悠人は歯を食いしばり、生成のイメージを強く描いた。
「林の時のやつと予想通り同じ──
と、思ったけど、何か様子がおかしいわね」
零華は一歩前に出て、剣先を低く構え直した。
「それだけじゃない。
ゴーグルでぱっと見はわからなかったけど、悠人が概念を植え付けたはずの、 あのミーネスの探索者の人たちもいるよ」
茜は距離を保ちながら、全体を見渡せる位置へと移動する。
リリスは一瞬で状況を再解析し、次の報告を準備していた。
逃げ場はない。
交渉の余地も薄い。
選択肢は、迎え撃つか、このまま撲殺されるか。
その境界線に、全員が立っていた。
影が完全に姿を現す。
黒い装備、無機質な動き、複数の熱源反応。
空間が一気に狭く感じられ、時間の流れがわずかに遅くなったような錯覚が走る。
動きが速い、複数の対象が同時に迫ってきた。
「くるぞっ」
声が口から飛び出した瞬間、時間がわずかに引き伸ばされた感覚に襲われる。
視界に映る複数の人影、床を踏みしめる足音、破壊されたドアの破片がまだ空中に漂っていた。
悠人の脳裏に、林で遭遇した刺客の姿が鮮明に蘇る。
湿った土の匂い、木々の影が作る不規則な暗闇、殺気だけが異様に澄んでいたあの瞬間。
目の前にいる侵入者たちは、同じ体格、同じ戦闘服を装着しており、同一人物であるとみられた。
しかし、決定的に違う点がある。
それはおかしな言動ではない。
──頭部のゴーグルだ。
装着されている装置は、以前見たものよりも明らかに異質であった。
レンズの奥で微細な光が周期的に明滅している。
側面から伸びたアンテナ状のパーツが空気中に不可視の信号を放っていた。
耳鳴りのような圧迫感が、皮膚の内側を撫でる。
「ゴーグル──
これが原因なのかしら」
零華も同じようなことを考えていたようだ。
視線を前に見据えたまま、その言葉が口から漏れる。
床を伝う重さが、自然な足運びとは異なる規則性を帯びていた。
侵入者たちの動きは荒々しいが、そこに迷いはない。
いや、正確には、迷う余地がない動きであった。
それはまさに、赤ん坊に振り回される人形のよう。
「あのゴーグルで遠隔操作されているようです、マスター」
「……そうみたいだな」
リリスの解析は、感情の揺らぎを含まず、即座に結論へと至った。
淡々とした声の奥に、膨大な演算が折り重なっているのが分かる。
悠人はその情報を受け取り、脳内で即座に組み替えていった。
個々の動き、電波の波形、装置の配置。
林で感じた違和感の正体が、一本の線としてつながっていく。
「……そしてあの変なゴーグルは、ネクロスのスキルによって生み出されたもののようだな」
口に出す中で、それは確信に変わっていった。
意志を奪われ、身体だけを使われている存在。
だからこその動き。
躊躇がなく、恐怖も感じていない不気味な動作であった。
こんなことができるのは、こんなことをさせるゴーグルを生成できるのは、ネクロスしかいない。

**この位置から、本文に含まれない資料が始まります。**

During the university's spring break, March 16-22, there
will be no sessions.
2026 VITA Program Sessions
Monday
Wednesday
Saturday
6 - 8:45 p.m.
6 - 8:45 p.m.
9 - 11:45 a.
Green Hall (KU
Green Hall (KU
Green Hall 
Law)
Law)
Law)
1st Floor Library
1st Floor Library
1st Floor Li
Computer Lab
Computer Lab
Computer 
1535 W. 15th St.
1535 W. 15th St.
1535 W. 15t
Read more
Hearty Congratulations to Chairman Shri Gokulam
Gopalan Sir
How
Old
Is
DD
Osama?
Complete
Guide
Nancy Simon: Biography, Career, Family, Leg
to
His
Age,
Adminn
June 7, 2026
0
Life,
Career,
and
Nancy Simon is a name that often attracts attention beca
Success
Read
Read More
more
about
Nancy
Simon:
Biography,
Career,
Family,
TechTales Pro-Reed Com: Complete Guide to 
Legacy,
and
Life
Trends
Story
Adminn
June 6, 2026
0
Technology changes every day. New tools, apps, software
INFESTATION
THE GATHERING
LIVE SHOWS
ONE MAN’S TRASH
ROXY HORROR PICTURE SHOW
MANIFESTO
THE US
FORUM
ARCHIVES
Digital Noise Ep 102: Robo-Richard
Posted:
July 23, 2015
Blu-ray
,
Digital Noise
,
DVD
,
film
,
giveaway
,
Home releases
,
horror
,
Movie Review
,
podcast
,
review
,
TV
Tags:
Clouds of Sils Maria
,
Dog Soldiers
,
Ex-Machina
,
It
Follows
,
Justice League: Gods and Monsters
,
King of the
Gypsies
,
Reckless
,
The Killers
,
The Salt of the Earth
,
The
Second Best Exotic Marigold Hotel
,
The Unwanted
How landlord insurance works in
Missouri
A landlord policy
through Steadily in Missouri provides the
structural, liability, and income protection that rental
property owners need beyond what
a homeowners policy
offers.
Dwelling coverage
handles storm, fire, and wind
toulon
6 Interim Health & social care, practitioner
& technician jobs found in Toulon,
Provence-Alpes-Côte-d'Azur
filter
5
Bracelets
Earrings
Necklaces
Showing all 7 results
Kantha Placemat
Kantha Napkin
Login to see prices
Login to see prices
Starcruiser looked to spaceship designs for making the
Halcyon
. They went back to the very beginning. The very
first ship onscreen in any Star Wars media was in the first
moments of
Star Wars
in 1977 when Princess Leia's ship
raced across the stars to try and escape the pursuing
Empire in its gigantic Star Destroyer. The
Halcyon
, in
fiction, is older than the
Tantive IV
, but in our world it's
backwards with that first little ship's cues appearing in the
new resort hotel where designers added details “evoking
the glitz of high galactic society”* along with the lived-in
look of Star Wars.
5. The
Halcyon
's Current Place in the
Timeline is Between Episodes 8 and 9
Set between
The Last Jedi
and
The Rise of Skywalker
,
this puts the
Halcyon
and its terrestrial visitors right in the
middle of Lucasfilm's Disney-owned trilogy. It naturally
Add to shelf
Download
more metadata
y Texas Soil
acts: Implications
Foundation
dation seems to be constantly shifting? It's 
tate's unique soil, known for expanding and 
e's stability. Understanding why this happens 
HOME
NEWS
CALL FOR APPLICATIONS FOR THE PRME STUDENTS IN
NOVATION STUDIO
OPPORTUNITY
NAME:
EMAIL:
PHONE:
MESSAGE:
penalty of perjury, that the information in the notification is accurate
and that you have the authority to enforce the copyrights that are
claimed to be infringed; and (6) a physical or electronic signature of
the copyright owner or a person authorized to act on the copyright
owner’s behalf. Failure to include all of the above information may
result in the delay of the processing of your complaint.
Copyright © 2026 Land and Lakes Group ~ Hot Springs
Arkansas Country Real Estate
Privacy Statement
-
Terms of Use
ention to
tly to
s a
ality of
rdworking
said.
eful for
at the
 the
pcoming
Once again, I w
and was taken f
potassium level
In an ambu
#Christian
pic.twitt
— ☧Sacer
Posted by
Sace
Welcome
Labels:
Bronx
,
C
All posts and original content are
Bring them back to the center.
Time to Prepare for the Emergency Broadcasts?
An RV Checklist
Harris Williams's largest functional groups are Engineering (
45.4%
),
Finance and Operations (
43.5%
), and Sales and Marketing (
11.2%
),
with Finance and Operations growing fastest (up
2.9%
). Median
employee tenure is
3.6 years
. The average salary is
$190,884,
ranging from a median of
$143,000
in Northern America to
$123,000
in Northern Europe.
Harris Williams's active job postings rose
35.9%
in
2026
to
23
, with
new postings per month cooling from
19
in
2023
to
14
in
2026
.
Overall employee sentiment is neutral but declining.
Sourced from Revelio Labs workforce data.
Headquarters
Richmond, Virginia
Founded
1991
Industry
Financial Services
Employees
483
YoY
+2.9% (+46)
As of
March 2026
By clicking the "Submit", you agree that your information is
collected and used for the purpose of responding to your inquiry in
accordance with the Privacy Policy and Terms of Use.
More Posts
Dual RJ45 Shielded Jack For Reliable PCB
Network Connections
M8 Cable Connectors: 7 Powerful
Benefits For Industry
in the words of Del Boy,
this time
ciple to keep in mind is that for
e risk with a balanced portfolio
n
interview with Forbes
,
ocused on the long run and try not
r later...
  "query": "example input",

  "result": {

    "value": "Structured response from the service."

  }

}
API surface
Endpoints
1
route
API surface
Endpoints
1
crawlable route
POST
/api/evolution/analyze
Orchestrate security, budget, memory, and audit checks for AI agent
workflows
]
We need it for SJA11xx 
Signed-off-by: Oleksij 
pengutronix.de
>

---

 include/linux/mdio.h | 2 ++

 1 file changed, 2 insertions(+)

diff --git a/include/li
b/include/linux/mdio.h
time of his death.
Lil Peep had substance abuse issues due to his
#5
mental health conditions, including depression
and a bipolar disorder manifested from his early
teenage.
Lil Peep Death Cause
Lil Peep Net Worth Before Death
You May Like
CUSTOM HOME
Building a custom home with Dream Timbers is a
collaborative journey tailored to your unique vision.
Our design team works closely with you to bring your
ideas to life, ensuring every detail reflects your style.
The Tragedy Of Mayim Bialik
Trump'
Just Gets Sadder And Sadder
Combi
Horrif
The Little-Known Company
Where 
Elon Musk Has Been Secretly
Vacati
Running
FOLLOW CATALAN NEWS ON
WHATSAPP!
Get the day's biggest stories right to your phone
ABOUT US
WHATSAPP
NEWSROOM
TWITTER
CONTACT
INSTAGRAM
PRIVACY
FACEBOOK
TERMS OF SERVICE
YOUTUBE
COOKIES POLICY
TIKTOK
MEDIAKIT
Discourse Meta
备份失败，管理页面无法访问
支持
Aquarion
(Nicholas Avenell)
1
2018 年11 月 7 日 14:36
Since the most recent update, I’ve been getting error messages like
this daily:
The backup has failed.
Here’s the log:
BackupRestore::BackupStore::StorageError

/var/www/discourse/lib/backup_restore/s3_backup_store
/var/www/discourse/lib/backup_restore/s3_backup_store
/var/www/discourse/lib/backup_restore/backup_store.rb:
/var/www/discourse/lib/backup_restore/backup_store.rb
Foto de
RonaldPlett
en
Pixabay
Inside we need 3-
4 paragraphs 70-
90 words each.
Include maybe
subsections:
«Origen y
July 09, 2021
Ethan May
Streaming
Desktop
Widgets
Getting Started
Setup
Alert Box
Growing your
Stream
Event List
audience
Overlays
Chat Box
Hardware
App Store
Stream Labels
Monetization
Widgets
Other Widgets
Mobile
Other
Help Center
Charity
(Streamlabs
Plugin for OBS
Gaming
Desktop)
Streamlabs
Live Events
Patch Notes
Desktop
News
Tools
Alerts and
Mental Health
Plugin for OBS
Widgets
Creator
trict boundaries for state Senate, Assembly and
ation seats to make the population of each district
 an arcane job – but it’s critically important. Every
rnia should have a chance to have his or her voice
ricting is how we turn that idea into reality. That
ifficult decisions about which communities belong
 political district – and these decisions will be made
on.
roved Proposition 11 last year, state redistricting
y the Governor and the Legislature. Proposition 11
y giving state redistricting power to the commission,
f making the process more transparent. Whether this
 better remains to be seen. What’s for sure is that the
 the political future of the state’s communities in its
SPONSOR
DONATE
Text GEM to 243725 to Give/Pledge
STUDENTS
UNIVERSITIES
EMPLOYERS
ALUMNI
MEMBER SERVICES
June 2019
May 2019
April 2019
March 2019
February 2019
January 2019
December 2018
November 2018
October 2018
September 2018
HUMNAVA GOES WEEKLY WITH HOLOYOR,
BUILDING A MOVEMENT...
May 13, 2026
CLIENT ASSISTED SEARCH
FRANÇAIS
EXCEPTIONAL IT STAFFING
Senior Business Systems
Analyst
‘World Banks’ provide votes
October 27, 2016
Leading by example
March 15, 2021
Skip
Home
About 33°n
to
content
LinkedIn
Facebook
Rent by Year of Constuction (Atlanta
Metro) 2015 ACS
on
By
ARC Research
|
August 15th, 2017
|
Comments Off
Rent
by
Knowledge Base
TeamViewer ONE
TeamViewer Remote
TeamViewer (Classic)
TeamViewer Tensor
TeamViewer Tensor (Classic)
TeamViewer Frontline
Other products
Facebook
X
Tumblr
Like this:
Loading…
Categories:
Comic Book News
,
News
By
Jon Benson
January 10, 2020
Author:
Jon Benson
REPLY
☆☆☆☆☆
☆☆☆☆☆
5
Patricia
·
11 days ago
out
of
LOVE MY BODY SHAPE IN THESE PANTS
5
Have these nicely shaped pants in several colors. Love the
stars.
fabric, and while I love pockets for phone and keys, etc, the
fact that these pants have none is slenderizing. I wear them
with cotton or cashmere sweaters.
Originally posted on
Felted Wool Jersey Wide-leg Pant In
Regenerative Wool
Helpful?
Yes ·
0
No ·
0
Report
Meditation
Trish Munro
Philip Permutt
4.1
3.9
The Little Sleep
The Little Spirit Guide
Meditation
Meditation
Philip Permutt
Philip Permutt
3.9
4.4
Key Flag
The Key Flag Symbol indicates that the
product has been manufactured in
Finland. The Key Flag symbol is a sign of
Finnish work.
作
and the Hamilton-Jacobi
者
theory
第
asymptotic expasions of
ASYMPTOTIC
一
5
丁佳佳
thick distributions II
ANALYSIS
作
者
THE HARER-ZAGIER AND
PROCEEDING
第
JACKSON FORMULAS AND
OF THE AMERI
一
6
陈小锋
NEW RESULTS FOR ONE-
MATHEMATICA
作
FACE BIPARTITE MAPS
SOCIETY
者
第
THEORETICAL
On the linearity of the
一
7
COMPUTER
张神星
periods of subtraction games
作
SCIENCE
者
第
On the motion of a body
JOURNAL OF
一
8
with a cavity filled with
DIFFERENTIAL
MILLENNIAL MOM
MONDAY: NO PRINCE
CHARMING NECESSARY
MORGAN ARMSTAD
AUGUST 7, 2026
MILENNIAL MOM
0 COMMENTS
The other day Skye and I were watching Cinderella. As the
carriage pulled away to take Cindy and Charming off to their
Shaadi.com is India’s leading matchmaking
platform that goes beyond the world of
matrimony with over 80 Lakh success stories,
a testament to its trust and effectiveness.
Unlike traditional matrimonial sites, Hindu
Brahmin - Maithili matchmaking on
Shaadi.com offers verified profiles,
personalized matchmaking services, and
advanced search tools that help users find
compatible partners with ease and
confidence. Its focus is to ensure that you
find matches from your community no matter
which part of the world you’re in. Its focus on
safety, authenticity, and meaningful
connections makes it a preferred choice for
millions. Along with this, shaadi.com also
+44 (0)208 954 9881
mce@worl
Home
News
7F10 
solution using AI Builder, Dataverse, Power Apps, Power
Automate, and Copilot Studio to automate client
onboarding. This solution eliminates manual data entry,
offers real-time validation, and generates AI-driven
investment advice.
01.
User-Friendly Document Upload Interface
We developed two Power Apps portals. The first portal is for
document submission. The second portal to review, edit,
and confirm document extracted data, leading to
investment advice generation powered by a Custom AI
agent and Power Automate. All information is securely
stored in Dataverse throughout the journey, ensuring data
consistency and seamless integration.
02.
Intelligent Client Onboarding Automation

視線が交わっても、そこに意思の揺らぎは感じられなかった。
ただ命令を実行するための動作だけがある。
迫る気配。
床が軋み、空気が押し出される。
悠人は一歩踏み込み、体勢を低く取った。
前回遭遇した者と異なり、完全に意志が感じられない存在たち。
視界の端で、零華の重心が前に移動するのが見える。
「マスター、きます」
「あぁ。みんな、いくぞ!」
最初に動いたのは零華であった。
剣が抜かれる音は、鋭く短い。
次の瞬間、金属が空気を切り裂き、侵入者の腕を弾いた。
衝撃が床に伝わり、振動が足裏から駆け上がる。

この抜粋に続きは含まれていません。